# Does Ephesians defeat Dispensationalism?



## ReformedWretch (Jan 31, 2005)

Jesus is not only Lord, but KING! He is the head of all rulers and Kings having complete dominion at the time of the writing and all of the future.

1:19and what is the immeasurable greatness of his power toward us who believe, according to the working of his great might 20that he worked in Christ when he raised him from the dead and seated him at his right hand in the heavenly places, 21far above all rule and authority and power and dominion, and above every name that is named, not only in this age but also in the one to come. 22And he put all things under his feet and gave him as head over all things to the church,

We, as the church are seated with Him ruling and reigning with Him was well.

1:3 Blessed be the God and Father of our Lord Jesus Christ, who has blessed us in Christ with every spiritual blessing in the heavenly places
2:6 and raised us up with him and seated us with him in the heavenly places in Christ Jesus,
The promises of the covenant are applied literally to Gentiles within the Church.
2:10For we are his workmanship, created in Christ Jesus for good works, which God prepared beforehand, that we should walk in them.
11Therefore remember that at one time you Gentiles in the flesh, called "the uncircumcision" by what is called the circumcision, which is made in the flesh by hands-- 12remember that you were at that time separated from Christ, alienated from the commonwealth of Israel and strangers to the covenants of promise, having no hope and without God in the world.

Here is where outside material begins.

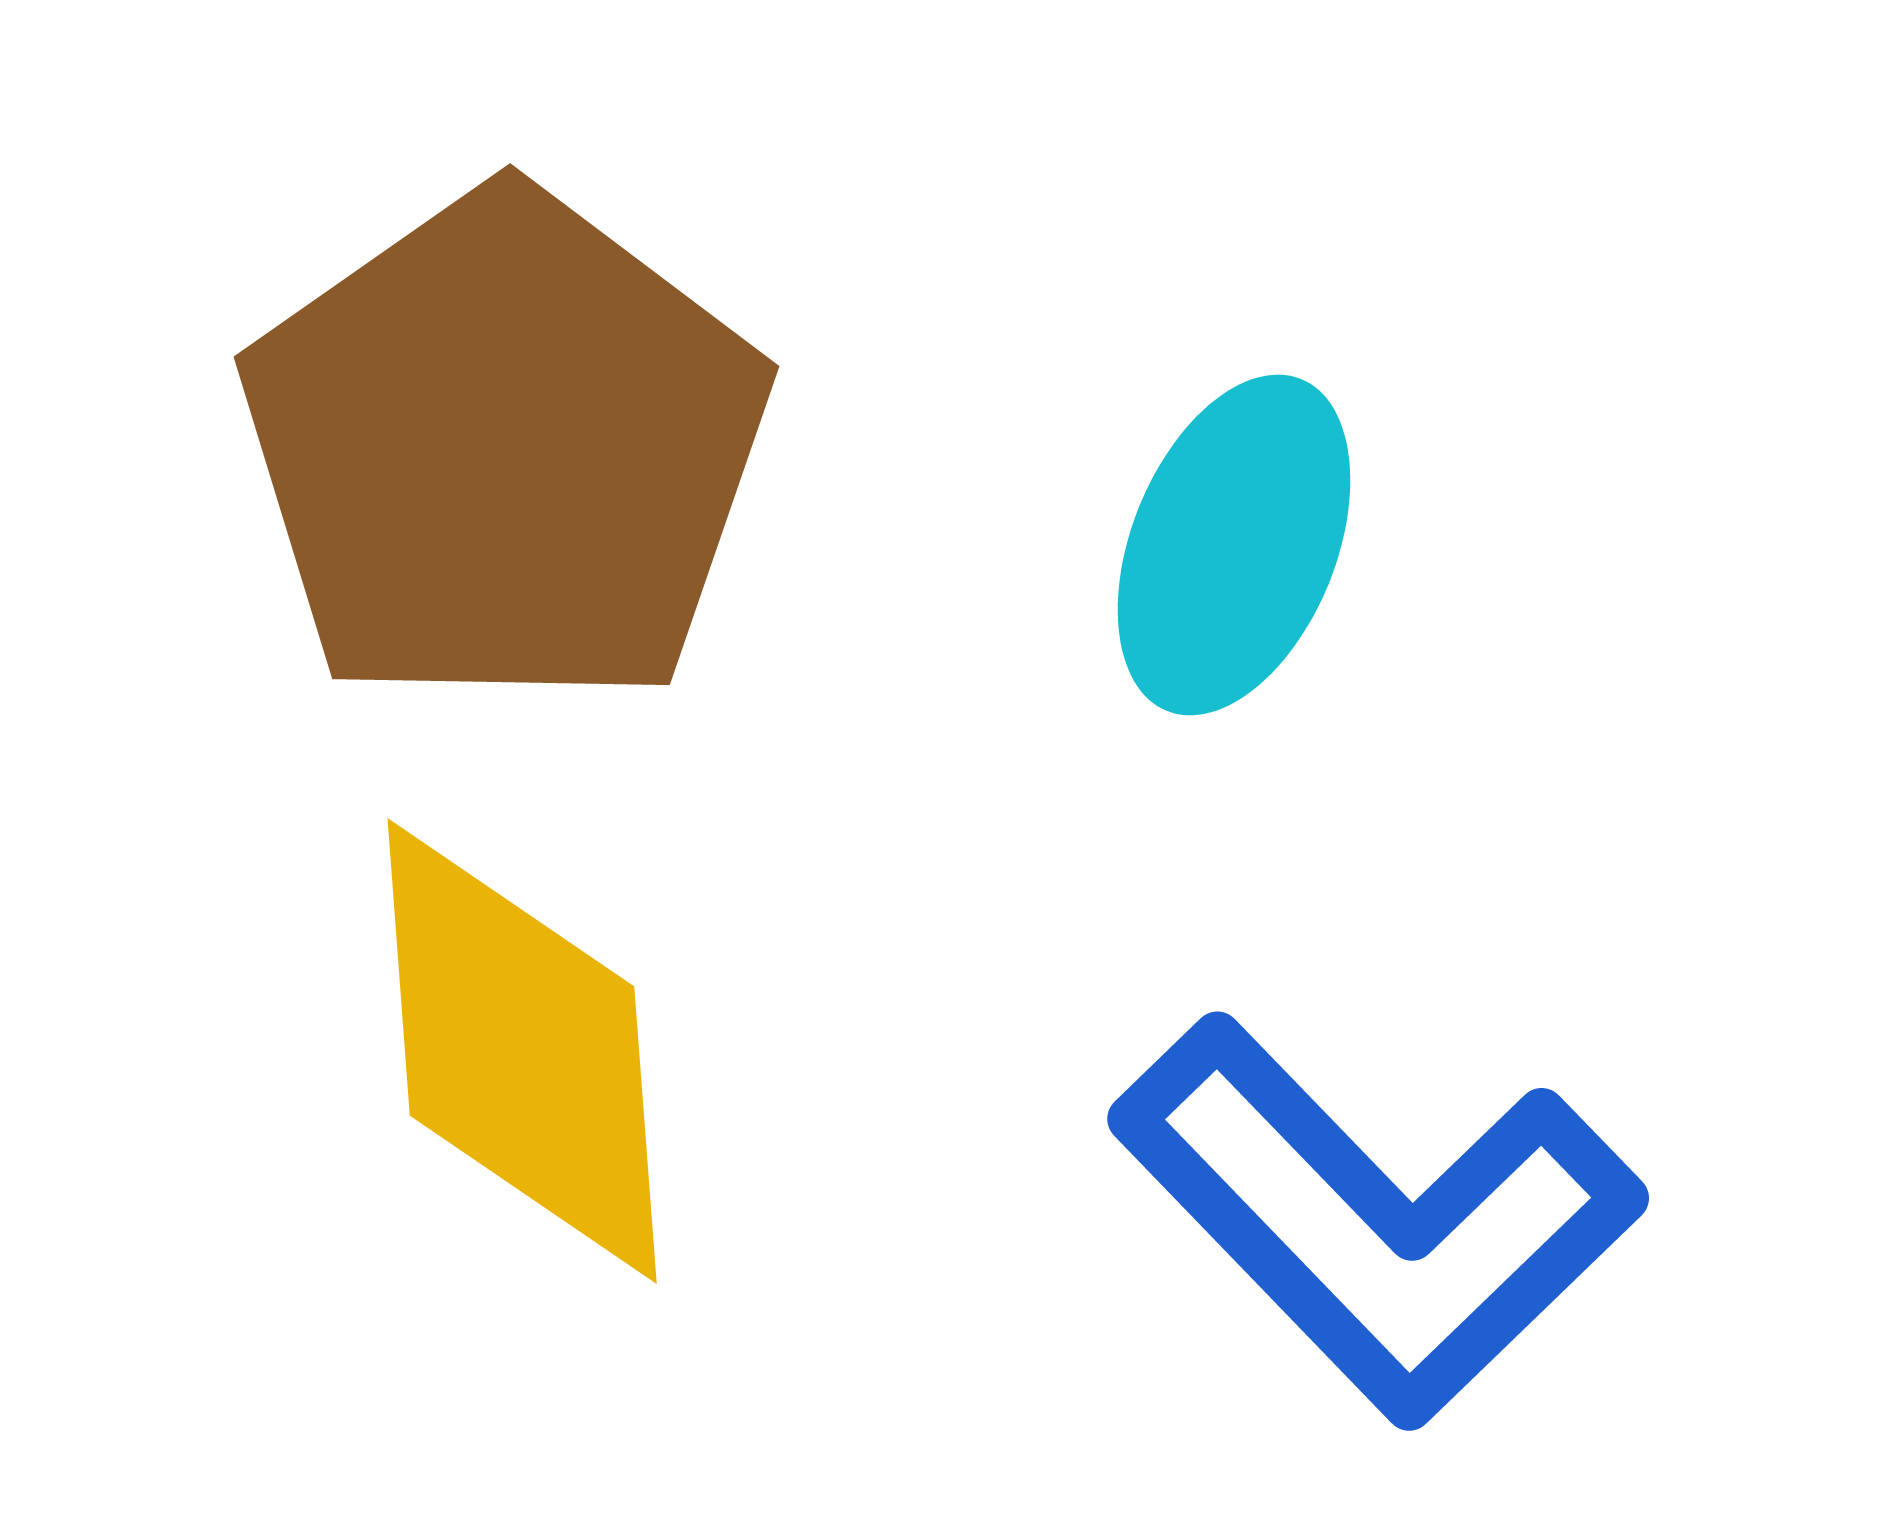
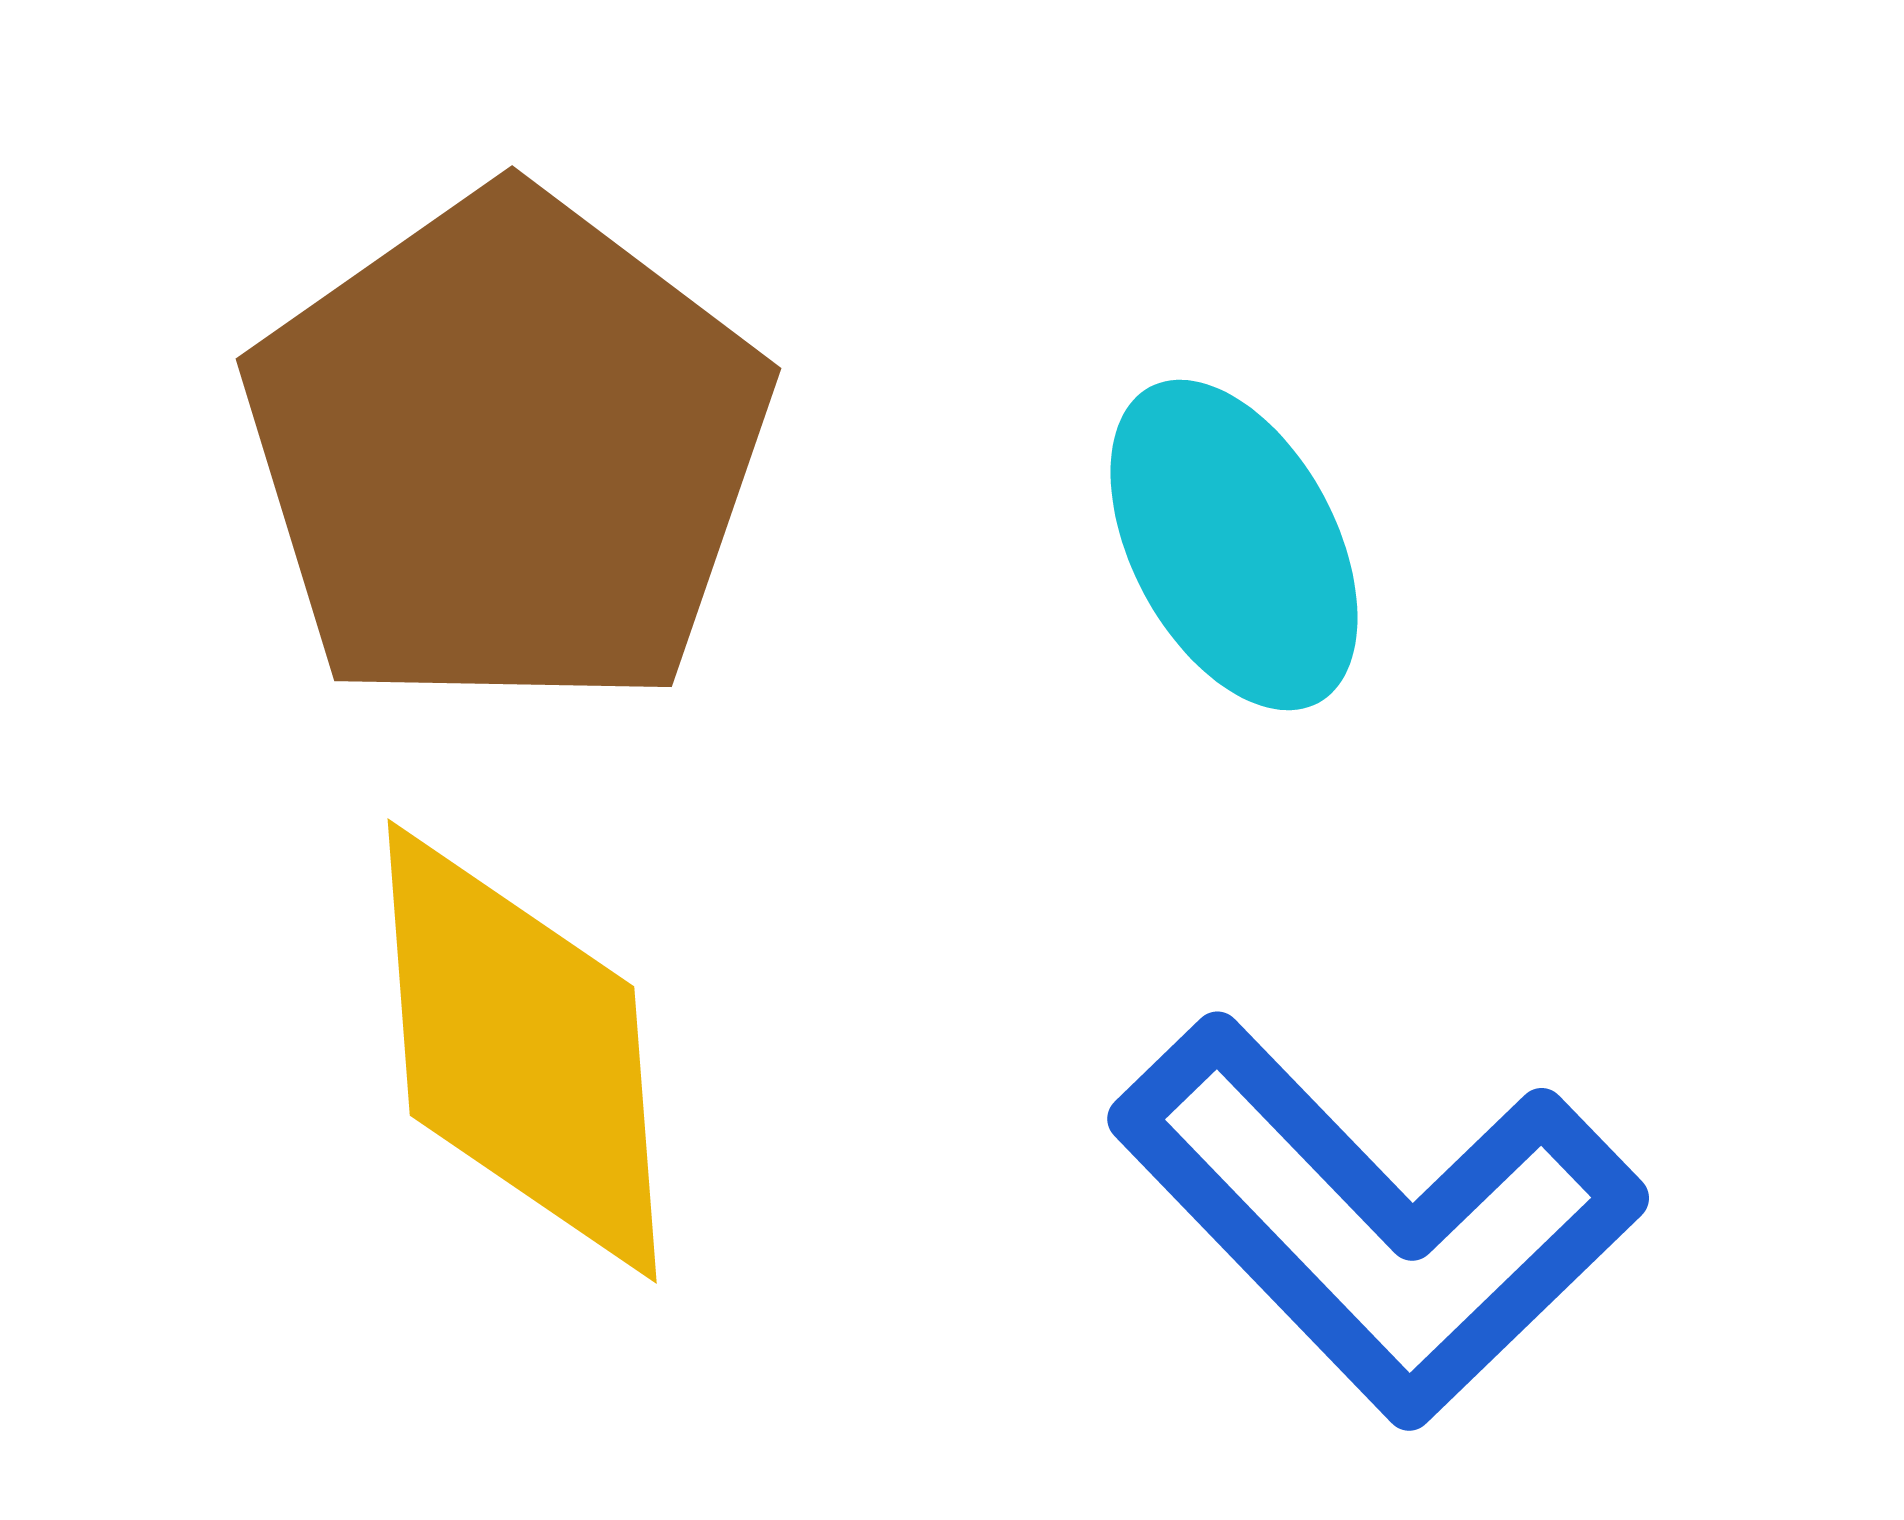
brown pentagon: moved 2 px right, 2 px down
cyan ellipse: rotated 50 degrees counterclockwise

The removal of the distinction of the Jew and Gentile is stressed!

2:12remember that you were at that time separated from Christ, alienated from the commonwealth of Israel and strangers to the covenants of promise, having no hope and without God in the world. 13But now in Christ Jesus you who once were far off have been brought near by the blood of Christ. 14For he himself is our peace, who has made us both one and has broken down in his flesh the dividing wall of hostility 15by abolishing the law of commandments and ordinances, that he might create in himself one new man in place of the two, so making peace, 16and might reconcile us both to God in one body through the cross, thereby killing the hostility. 17And he came and preached peace to you who were far off and peace to those who were near. 18For through him we both have access in one Spirit to the Father. 19So then you are no longer strangers and aliens, but you are fellow citizens with the saints and members of the household of God

The building up of the Church is referred to as the building up of the Temple.

2:20built on the foundation of the apostles and prophets, Christ Jesus himself being the cornerstone, 21in whom the whole structure, being joined together, grows into a holy temple in the Lord. 22In him you also are being built together into a dwelling place for God by the Spirit

The New Testament Church is claimed to have been taught in the Old Testament, just not as clearly.

3:1For this reason I, Paul, a prisoner for Christ Jesus on behalf of you Gentiles-- 2assuming that you have heard of the stewardship of God's grace that was given to me for you, 3how the mystery was made known to me by revelation, as I have written briefly. 4When you read this, you can perceive my insight into the mystery of Christ, 5which was not made known to the sons of men in other generations as it has now been revealed to his holy apostles and prophets by the Spirit. 6This mystery is[a] that the Gentiles are fellow heirs, members of the same body, and partakers of the promise in Christ Jesus through the gospel.

Christ’s Kingly enthronement is celebrated by the pouring out of gifts upon His Church/Kingdom.

4:8Therefore it says,
"When he ascended on high he led a host of captives, and he gave gifts to men."
9(In saying, "He ascended," what does it mean but that he had also descended into the lower parts of the earth? 10He who descended is the one who also ascended far above all the heavens, that he might fill all things.) 11And he gave the apostles, the prophets, the evangelists, the pastors and teachers

Paul teaches that the Kingdom is spiritual rather than Political.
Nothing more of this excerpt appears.